WHAT TO DO: Work out how many lines below hold the string "Counter" and state only that figure.

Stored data
================================

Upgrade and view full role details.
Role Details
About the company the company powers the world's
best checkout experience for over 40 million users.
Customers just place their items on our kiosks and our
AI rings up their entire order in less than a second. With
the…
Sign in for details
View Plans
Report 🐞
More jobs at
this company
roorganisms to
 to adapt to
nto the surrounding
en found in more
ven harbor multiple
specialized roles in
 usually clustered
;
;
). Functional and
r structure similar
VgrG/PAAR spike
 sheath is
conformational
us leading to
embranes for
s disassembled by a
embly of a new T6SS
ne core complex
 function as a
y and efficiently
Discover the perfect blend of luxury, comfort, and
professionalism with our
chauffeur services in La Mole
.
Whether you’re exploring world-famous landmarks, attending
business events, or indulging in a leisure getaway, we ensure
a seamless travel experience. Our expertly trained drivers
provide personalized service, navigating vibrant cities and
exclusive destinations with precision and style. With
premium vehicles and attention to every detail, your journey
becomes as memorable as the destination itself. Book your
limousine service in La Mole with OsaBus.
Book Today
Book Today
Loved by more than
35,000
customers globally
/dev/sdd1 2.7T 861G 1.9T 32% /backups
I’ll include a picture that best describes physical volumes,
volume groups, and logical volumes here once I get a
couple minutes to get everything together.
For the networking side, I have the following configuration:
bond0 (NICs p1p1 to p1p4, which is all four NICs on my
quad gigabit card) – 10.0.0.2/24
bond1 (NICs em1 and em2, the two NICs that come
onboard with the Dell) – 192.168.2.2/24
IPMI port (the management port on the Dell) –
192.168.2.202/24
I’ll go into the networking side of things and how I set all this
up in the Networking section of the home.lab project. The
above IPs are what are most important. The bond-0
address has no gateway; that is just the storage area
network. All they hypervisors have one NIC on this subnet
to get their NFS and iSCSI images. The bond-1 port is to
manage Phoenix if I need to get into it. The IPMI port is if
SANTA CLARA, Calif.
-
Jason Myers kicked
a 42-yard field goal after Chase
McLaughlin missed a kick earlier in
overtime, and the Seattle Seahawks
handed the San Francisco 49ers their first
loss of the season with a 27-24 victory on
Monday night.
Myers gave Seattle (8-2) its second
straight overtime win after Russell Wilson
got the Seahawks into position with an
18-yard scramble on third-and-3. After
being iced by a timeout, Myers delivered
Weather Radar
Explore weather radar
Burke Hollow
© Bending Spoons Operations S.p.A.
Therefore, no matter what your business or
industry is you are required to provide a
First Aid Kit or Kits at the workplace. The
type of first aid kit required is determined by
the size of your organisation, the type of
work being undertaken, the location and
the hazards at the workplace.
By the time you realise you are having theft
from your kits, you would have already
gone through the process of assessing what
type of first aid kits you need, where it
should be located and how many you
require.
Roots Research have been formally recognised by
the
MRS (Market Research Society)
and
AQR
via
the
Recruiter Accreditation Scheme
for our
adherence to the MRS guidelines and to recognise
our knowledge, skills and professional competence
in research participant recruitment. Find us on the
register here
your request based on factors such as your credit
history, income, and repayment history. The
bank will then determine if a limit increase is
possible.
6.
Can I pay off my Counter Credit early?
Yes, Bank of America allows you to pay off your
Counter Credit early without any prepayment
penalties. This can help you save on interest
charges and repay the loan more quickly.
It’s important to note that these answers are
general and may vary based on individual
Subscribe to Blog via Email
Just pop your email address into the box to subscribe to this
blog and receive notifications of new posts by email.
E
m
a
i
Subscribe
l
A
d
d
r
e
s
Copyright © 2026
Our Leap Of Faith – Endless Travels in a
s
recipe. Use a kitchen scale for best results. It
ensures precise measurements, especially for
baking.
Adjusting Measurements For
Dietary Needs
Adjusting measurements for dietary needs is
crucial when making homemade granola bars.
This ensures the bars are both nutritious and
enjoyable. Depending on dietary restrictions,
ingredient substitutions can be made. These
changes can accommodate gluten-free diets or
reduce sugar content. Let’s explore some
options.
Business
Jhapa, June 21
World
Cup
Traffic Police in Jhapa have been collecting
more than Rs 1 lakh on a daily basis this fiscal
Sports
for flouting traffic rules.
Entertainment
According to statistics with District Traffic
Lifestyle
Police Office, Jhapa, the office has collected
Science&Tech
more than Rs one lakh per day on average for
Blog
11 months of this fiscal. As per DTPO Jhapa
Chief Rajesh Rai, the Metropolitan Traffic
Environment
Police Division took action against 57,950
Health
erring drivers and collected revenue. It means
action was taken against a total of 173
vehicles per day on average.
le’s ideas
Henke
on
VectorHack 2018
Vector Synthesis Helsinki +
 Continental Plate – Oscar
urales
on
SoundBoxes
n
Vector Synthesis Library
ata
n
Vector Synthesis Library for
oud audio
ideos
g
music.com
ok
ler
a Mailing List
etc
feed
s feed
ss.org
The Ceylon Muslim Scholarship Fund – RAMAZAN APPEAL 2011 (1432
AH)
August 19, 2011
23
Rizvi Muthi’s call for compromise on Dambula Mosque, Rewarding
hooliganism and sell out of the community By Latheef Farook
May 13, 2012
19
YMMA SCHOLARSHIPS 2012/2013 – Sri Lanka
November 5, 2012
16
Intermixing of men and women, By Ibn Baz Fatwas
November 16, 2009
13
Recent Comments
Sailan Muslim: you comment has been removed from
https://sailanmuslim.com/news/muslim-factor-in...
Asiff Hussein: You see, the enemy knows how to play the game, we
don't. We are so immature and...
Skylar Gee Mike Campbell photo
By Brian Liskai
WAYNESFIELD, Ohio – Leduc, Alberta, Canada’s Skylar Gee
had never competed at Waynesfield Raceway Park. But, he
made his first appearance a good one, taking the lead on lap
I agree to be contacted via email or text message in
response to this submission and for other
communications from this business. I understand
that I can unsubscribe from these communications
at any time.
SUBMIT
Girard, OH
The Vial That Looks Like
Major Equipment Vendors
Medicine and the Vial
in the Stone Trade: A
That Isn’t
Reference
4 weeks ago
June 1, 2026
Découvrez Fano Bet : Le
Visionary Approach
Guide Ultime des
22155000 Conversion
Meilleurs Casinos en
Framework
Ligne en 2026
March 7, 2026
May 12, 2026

================================

TASK RESULT: 2